Human in the Loop: Accelerating the AI Lifecycle

Executive Summary

The AI lifecycle moves from proof of concept to proof of scale, then to model in production. This is a cyclical process, and people play an important role. Humans in the loop (HITL) inspect, validate, and make changes to algorithms to improve outcomes. They also collect, label, and conduct quality control (QC) on data. The benefits of humans in the loop begin with model development and extend across the AI lifecycle, from proof of concept to model in production.

Case study 1: A managed team builds a dataset of images to accelerate model development.
Case study 2: Workforce teams label and check the quality of data annotations that had required farming expertise.
Case study 3: Data analyst teams resolve exceptions on sports player analytics.

Poor utilization of people in the AI lifecycle is costly and yields low-quality data and poor model performance. It is best to consider workforce early in the AI lifecycle, and before model development begins, to achieve higher quality outcomes.

Building any solution that applies artificial intelligence (AI) means the journey will be perilous.

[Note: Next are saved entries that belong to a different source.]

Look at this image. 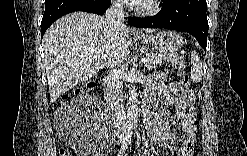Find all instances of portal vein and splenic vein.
I'll list each match as a JSON object with an SVG mask.
<instances>
[{
	"mask_svg": "<svg viewBox=\"0 0 247 156\" xmlns=\"http://www.w3.org/2000/svg\"><path fill=\"white\" fill-rule=\"evenodd\" d=\"M92 60H93V58L92 57H89V61H92ZM142 62L145 64V63L148 62V60L146 58H143L142 59Z\"/></svg>",
	"mask_w": 247,
	"mask_h": 156,
	"instance_id": "1",
	"label": "portal vein and splenic vein"
}]
</instances>
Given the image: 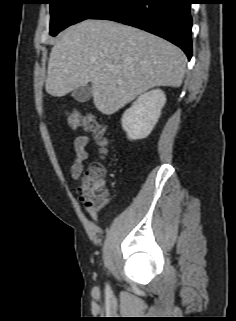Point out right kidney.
<instances>
[{
  "label": "right kidney",
  "mask_w": 236,
  "mask_h": 321,
  "mask_svg": "<svg viewBox=\"0 0 236 321\" xmlns=\"http://www.w3.org/2000/svg\"><path fill=\"white\" fill-rule=\"evenodd\" d=\"M166 103V95L160 89L141 94L122 116V128L130 140L147 137L156 125L161 110Z\"/></svg>",
  "instance_id": "1"
}]
</instances>
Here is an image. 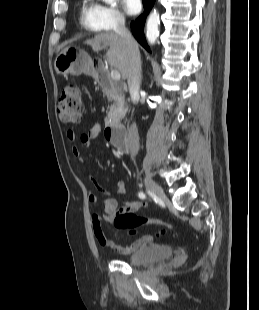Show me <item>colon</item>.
Returning a JSON list of instances; mask_svg holds the SVG:
<instances>
[{
    "label": "colon",
    "instance_id": "5ec220e1",
    "mask_svg": "<svg viewBox=\"0 0 259 310\" xmlns=\"http://www.w3.org/2000/svg\"><path fill=\"white\" fill-rule=\"evenodd\" d=\"M57 112L63 122L75 123L80 121L83 114V102L77 85L67 84L63 88L58 100ZM147 224L167 229L173 227L166 220L139 216L132 211L121 212L114 218V227L117 230L127 231L129 234H135L139 227ZM158 234L163 235L164 231L160 230Z\"/></svg>",
    "mask_w": 259,
    "mask_h": 310
}]
</instances>
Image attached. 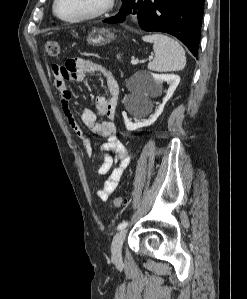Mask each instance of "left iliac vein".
Segmentation results:
<instances>
[{"mask_svg": "<svg viewBox=\"0 0 247 299\" xmlns=\"http://www.w3.org/2000/svg\"><path fill=\"white\" fill-rule=\"evenodd\" d=\"M126 236V230L121 229L113 238L111 252L112 260L114 263L118 264L122 261V245Z\"/></svg>", "mask_w": 247, "mask_h": 299, "instance_id": "4c4485c4", "label": "left iliac vein"}]
</instances>
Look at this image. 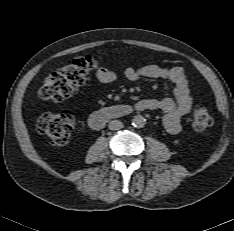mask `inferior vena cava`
<instances>
[{
    "mask_svg": "<svg viewBox=\"0 0 234 231\" xmlns=\"http://www.w3.org/2000/svg\"><path fill=\"white\" fill-rule=\"evenodd\" d=\"M110 130H120L123 128V123L119 120H112L108 125Z\"/></svg>",
    "mask_w": 234,
    "mask_h": 231,
    "instance_id": "602c4592",
    "label": "inferior vena cava"
}]
</instances>
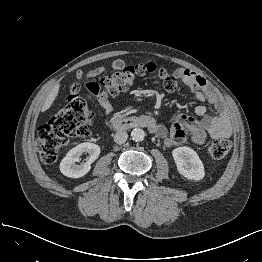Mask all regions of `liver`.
<instances>
[{
  "label": "liver",
  "mask_w": 262,
  "mask_h": 262,
  "mask_svg": "<svg viewBox=\"0 0 262 262\" xmlns=\"http://www.w3.org/2000/svg\"><path fill=\"white\" fill-rule=\"evenodd\" d=\"M59 88H60V85L59 84H56L53 89L50 91V93L48 94L44 104H43V107H42V112L48 110L51 105L53 104L55 98L57 97L58 95V92H59Z\"/></svg>",
  "instance_id": "obj_1"
}]
</instances>
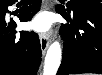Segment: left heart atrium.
I'll use <instances>...</instances> for the list:
<instances>
[{
    "instance_id": "39dd6f15",
    "label": "left heart atrium",
    "mask_w": 102,
    "mask_h": 75,
    "mask_svg": "<svg viewBox=\"0 0 102 75\" xmlns=\"http://www.w3.org/2000/svg\"><path fill=\"white\" fill-rule=\"evenodd\" d=\"M31 26L36 31L47 34L51 30L52 18L49 13H41L34 18Z\"/></svg>"
}]
</instances>
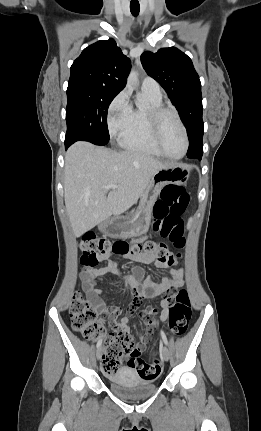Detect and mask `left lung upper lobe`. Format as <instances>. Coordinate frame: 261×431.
Segmentation results:
<instances>
[{
	"label": "left lung upper lobe",
	"mask_w": 261,
	"mask_h": 431,
	"mask_svg": "<svg viewBox=\"0 0 261 431\" xmlns=\"http://www.w3.org/2000/svg\"><path fill=\"white\" fill-rule=\"evenodd\" d=\"M141 62L149 76L166 90L189 137L187 156L201 160L204 124L201 83L191 59L175 47L144 52Z\"/></svg>",
	"instance_id": "left-lung-upper-lobe-1"
}]
</instances>
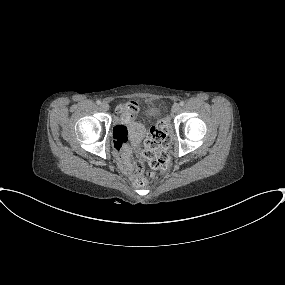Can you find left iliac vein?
<instances>
[{
	"mask_svg": "<svg viewBox=\"0 0 285 285\" xmlns=\"http://www.w3.org/2000/svg\"><path fill=\"white\" fill-rule=\"evenodd\" d=\"M180 111V105L175 103L173 106H172V112L174 113H177Z\"/></svg>",
	"mask_w": 285,
	"mask_h": 285,
	"instance_id": "obj_1",
	"label": "left iliac vein"
}]
</instances>
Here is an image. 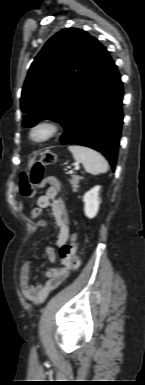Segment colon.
I'll return each instance as SVG.
<instances>
[{
  "mask_svg": "<svg viewBox=\"0 0 145 385\" xmlns=\"http://www.w3.org/2000/svg\"><path fill=\"white\" fill-rule=\"evenodd\" d=\"M56 161L55 153L48 152L42 155V157L29 169L25 170L21 174L20 178V192L27 197H32L37 188L44 183V169L46 166L53 164ZM41 215V211L34 208L32 216L38 218ZM78 246V241L75 236L71 238L69 244H64L60 248V256L62 259L69 260L73 268H77L79 265L78 259L75 256Z\"/></svg>",
  "mask_w": 145,
  "mask_h": 385,
  "instance_id": "5ec220e1",
  "label": "colon"
}]
</instances>
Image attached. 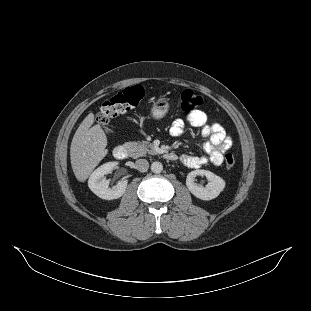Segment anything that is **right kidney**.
I'll return each mask as SVG.
<instances>
[{
  "instance_id": "1",
  "label": "right kidney",
  "mask_w": 311,
  "mask_h": 311,
  "mask_svg": "<svg viewBox=\"0 0 311 311\" xmlns=\"http://www.w3.org/2000/svg\"><path fill=\"white\" fill-rule=\"evenodd\" d=\"M119 165L120 161L106 162L91 173L88 186L97 196L103 199H116L123 195L127 185L126 181L119 180L114 186H109L104 178V174L110 173L113 168Z\"/></svg>"
}]
</instances>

The development team is among a sea of protagonists, most of whom will fail in their quest to use machine learning to solve a problem, launch a product, or transform an industry.

They will encounter many challenges: data scarcity, dirty data, workforce burdens, algorithm and quality control (QC) failures, and more. At every stage of the AI lifecycle, they will make decisions about their data and their workforce that will determine success or failure. Many of those choices will dictate their ability to quickly make changes in their process that could improve model performance.

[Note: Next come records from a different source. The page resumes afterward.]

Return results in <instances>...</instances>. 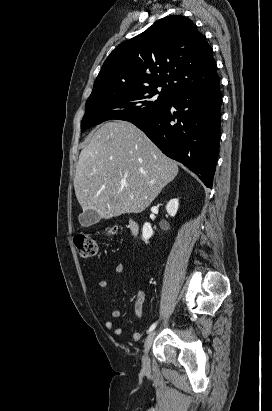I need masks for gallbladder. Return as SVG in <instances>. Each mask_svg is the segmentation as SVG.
Segmentation results:
<instances>
[{
  "label": "gallbladder",
  "mask_w": 272,
  "mask_h": 411,
  "mask_svg": "<svg viewBox=\"0 0 272 411\" xmlns=\"http://www.w3.org/2000/svg\"><path fill=\"white\" fill-rule=\"evenodd\" d=\"M100 221L98 213L94 210H87L79 216V222L83 227H89Z\"/></svg>",
  "instance_id": "bac80fb5"
}]
</instances>
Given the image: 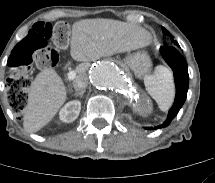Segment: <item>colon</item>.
Listing matches in <instances>:
<instances>
[{"label": "colon", "instance_id": "colon-1", "mask_svg": "<svg viewBox=\"0 0 215 183\" xmlns=\"http://www.w3.org/2000/svg\"><path fill=\"white\" fill-rule=\"evenodd\" d=\"M68 36L69 28L64 22L53 25L39 21L35 23L27 38L12 48L5 63L10 70L7 98L13 110L21 112L26 108L31 84L27 71L32 65L52 68L58 64L59 56L49 45V41L65 43Z\"/></svg>", "mask_w": 215, "mask_h": 183}]
</instances>
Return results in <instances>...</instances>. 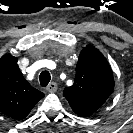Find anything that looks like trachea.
Here are the masks:
<instances>
[{"label": "trachea", "mask_w": 133, "mask_h": 133, "mask_svg": "<svg viewBox=\"0 0 133 133\" xmlns=\"http://www.w3.org/2000/svg\"><path fill=\"white\" fill-rule=\"evenodd\" d=\"M50 79H51L50 73L48 71H43L39 76L40 85L42 87H46L50 82Z\"/></svg>", "instance_id": "1"}]
</instances>
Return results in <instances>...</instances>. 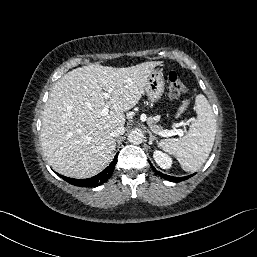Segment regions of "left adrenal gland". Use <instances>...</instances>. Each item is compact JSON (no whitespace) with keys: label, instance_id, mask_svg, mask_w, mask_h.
<instances>
[{"label":"left adrenal gland","instance_id":"a2214340","mask_svg":"<svg viewBox=\"0 0 257 257\" xmlns=\"http://www.w3.org/2000/svg\"><path fill=\"white\" fill-rule=\"evenodd\" d=\"M148 134H149V145L152 144L153 141L158 142V140L156 139V137L152 134L151 131L147 130Z\"/></svg>","mask_w":257,"mask_h":257}]
</instances>
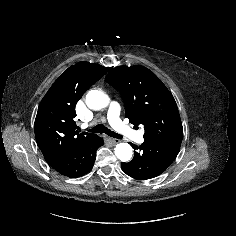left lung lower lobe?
Returning a JSON list of instances; mask_svg holds the SVG:
<instances>
[{
  "label": "left lung lower lobe",
  "mask_w": 236,
  "mask_h": 236,
  "mask_svg": "<svg viewBox=\"0 0 236 236\" xmlns=\"http://www.w3.org/2000/svg\"><path fill=\"white\" fill-rule=\"evenodd\" d=\"M183 137L167 139H144L135 150L133 159L121 163L125 174L138 180L152 179L162 174L176 159Z\"/></svg>",
  "instance_id": "left-lung-lower-lobe-1"
}]
</instances>
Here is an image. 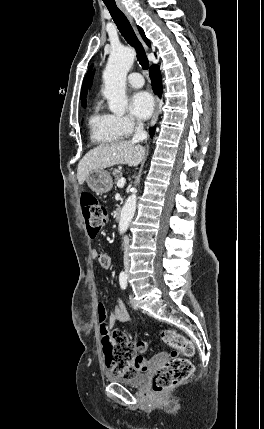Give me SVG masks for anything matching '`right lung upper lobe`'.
Segmentation results:
<instances>
[{
  "label": "right lung upper lobe",
  "instance_id": "1",
  "mask_svg": "<svg viewBox=\"0 0 264 429\" xmlns=\"http://www.w3.org/2000/svg\"><path fill=\"white\" fill-rule=\"evenodd\" d=\"M138 30H139V32H140V34H141L142 38L144 39V41H145L148 45H150V42H149V40L146 38V36H145V34H144V32H143L142 28L138 27ZM91 69H92V66L90 67V69H89L88 73L86 74V76H85V78H84V81H83L82 88H81V101H82V106H83V105H86L87 84H88V79H89V76H90Z\"/></svg>",
  "mask_w": 264,
  "mask_h": 429
}]
</instances>
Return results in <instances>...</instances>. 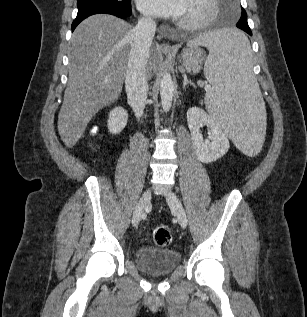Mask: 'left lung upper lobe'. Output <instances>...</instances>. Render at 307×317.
Returning a JSON list of instances; mask_svg holds the SVG:
<instances>
[{"label": "left lung upper lobe", "mask_w": 307, "mask_h": 317, "mask_svg": "<svg viewBox=\"0 0 307 317\" xmlns=\"http://www.w3.org/2000/svg\"><path fill=\"white\" fill-rule=\"evenodd\" d=\"M243 22H247V13L246 11L242 8V14H241V17L237 23V27H240L241 24H244Z\"/></svg>", "instance_id": "obj_1"}]
</instances>
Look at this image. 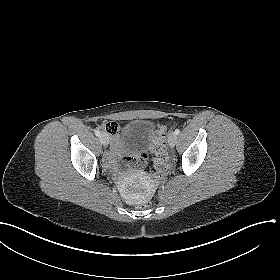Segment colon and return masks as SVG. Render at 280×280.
<instances>
[{
    "label": "colon",
    "instance_id": "1",
    "mask_svg": "<svg viewBox=\"0 0 280 280\" xmlns=\"http://www.w3.org/2000/svg\"><path fill=\"white\" fill-rule=\"evenodd\" d=\"M103 129L109 134H116L118 131V126L115 122H107L103 125ZM164 135V128H159L155 133L152 134V138L156 140H160ZM168 158L165 152L162 149V145L158 147L156 151L154 164L151 169V173L155 176H161L163 172L167 168ZM152 206V201L150 199H146L139 204V207L142 209H147Z\"/></svg>",
    "mask_w": 280,
    "mask_h": 280
}]
</instances>
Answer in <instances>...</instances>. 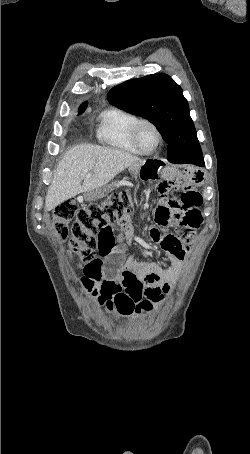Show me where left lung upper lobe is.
<instances>
[{
  "mask_svg": "<svg viewBox=\"0 0 250 454\" xmlns=\"http://www.w3.org/2000/svg\"><path fill=\"white\" fill-rule=\"evenodd\" d=\"M108 100L152 122L168 144L167 159L202 156L188 102L181 87L167 74L155 73L124 82L109 91Z\"/></svg>",
  "mask_w": 250,
  "mask_h": 454,
  "instance_id": "1",
  "label": "left lung upper lobe"
}]
</instances>
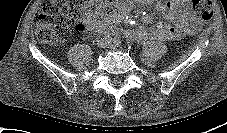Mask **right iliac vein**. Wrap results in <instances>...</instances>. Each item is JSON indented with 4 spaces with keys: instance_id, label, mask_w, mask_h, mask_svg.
<instances>
[{
    "instance_id": "obj_1",
    "label": "right iliac vein",
    "mask_w": 227,
    "mask_h": 133,
    "mask_svg": "<svg viewBox=\"0 0 227 133\" xmlns=\"http://www.w3.org/2000/svg\"><path fill=\"white\" fill-rule=\"evenodd\" d=\"M110 43V40H108L107 38H99L97 40V46L100 48H105L108 46V44Z\"/></svg>"
}]
</instances>
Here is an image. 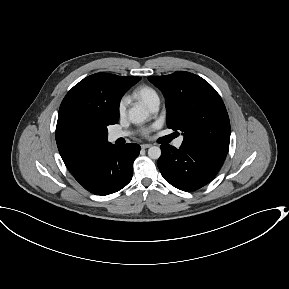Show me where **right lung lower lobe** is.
<instances>
[{
  "label": "right lung lower lobe",
  "mask_w": 289,
  "mask_h": 289,
  "mask_svg": "<svg viewBox=\"0 0 289 289\" xmlns=\"http://www.w3.org/2000/svg\"><path fill=\"white\" fill-rule=\"evenodd\" d=\"M139 152L140 146L135 143L111 145L89 158L73 176L93 194L117 192L131 181L133 162Z\"/></svg>",
  "instance_id": "right-lung-lower-lobe-1"
}]
</instances>
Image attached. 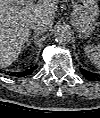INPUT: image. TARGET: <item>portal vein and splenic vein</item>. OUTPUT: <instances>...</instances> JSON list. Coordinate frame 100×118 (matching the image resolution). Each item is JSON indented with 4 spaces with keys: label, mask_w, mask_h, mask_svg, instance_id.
<instances>
[{
    "label": "portal vein and splenic vein",
    "mask_w": 100,
    "mask_h": 118,
    "mask_svg": "<svg viewBox=\"0 0 100 118\" xmlns=\"http://www.w3.org/2000/svg\"><path fill=\"white\" fill-rule=\"evenodd\" d=\"M35 0H28L24 2L23 0L19 3V8L26 9V8H32L34 6Z\"/></svg>",
    "instance_id": "1"
}]
</instances>
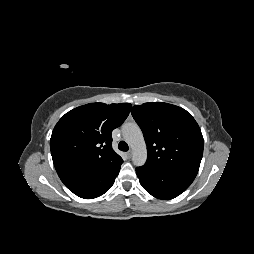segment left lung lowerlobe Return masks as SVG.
I'll use <instances>...</instances> for the list:
<instances>
[{"instance_id":"left-lung-lower-lobe-1","label":"left lung lower lobe","mask_w":254,"mask_h":254,"mask_svg":"<svg viewBox=\"0 0 254 254\" xmlns=\"http://www.w3.org/2000/svg\"><path fill=\"white\" fill-rule=\"evenodd\" d=\"M136 174L142 187L152 196L169 200L183 193L194 178L166 173L147 165L136 168Z\"/></svg>"}]
</instances>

Innovators have applied external workforces and technology to tackle these challenges and accelerate the AI lifecycle. Some have attempted to speed data processing at scale with crowdsourcing or automation, both of which require in-house staff and ongoing management. Others have used traditional business process outsourcing (BPO) providers. Within the last decade, managed outsourced teams have emerged.

No matter the approach, how development teams deploy people throughout the AI lifecycle is an important decision with far-reaching consequences. Knowing when and where to do so is key to reducing the number of failed AI projects and the time that is wasted on them.

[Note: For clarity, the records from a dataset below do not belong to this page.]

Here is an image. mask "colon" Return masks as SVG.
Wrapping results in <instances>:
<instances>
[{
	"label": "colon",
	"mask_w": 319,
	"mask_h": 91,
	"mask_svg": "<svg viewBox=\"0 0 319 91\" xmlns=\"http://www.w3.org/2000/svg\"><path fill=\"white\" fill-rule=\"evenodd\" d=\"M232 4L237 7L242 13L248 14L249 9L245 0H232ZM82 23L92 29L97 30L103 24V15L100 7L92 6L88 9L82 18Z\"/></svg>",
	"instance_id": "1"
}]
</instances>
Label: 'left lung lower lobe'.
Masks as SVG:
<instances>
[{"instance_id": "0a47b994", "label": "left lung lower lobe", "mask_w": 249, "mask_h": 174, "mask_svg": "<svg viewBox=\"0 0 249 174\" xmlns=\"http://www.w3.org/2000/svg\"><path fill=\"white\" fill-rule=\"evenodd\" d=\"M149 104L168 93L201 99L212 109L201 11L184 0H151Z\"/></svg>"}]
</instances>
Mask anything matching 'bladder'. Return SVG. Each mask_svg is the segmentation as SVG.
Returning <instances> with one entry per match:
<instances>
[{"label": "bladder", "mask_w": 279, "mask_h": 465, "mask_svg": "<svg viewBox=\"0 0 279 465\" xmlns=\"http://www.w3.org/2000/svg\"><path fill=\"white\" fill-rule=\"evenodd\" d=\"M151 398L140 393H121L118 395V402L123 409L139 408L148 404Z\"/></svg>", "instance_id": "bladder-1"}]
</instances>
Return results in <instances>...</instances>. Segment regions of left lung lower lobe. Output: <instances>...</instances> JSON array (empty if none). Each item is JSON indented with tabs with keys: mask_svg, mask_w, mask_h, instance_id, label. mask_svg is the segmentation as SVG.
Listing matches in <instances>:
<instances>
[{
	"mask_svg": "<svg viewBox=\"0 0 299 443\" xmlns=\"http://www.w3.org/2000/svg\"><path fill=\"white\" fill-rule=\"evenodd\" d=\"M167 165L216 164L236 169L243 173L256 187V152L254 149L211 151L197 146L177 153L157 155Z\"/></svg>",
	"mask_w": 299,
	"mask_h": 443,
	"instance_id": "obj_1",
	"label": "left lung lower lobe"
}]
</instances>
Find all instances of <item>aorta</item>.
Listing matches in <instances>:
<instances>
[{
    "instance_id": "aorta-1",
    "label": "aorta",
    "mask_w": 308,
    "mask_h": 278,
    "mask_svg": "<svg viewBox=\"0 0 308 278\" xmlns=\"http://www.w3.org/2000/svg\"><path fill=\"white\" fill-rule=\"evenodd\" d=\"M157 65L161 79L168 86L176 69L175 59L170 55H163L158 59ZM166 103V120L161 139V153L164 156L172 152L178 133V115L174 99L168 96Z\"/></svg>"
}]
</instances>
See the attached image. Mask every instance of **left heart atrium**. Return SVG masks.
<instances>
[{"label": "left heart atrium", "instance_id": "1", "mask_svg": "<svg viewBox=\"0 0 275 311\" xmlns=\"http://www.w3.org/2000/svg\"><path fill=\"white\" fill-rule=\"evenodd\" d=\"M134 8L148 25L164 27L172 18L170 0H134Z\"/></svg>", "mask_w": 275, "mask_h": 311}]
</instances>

In this guide, we share what we have learned from annotating data for hundreds of AI projects, from computer vision to natural language processing (NLP). To learn about how to design a human-in-the-loop workforce to build and maintain high-performing machine learning models, read on.

The term “human in the loop” originated to describe any model that requires human interaction. Where the human-in-the-loop (HITL) approach is used in real time and models are continually trained and calibrated, people are essential to achieving desired results. Examples include chatbots and recommendation engines.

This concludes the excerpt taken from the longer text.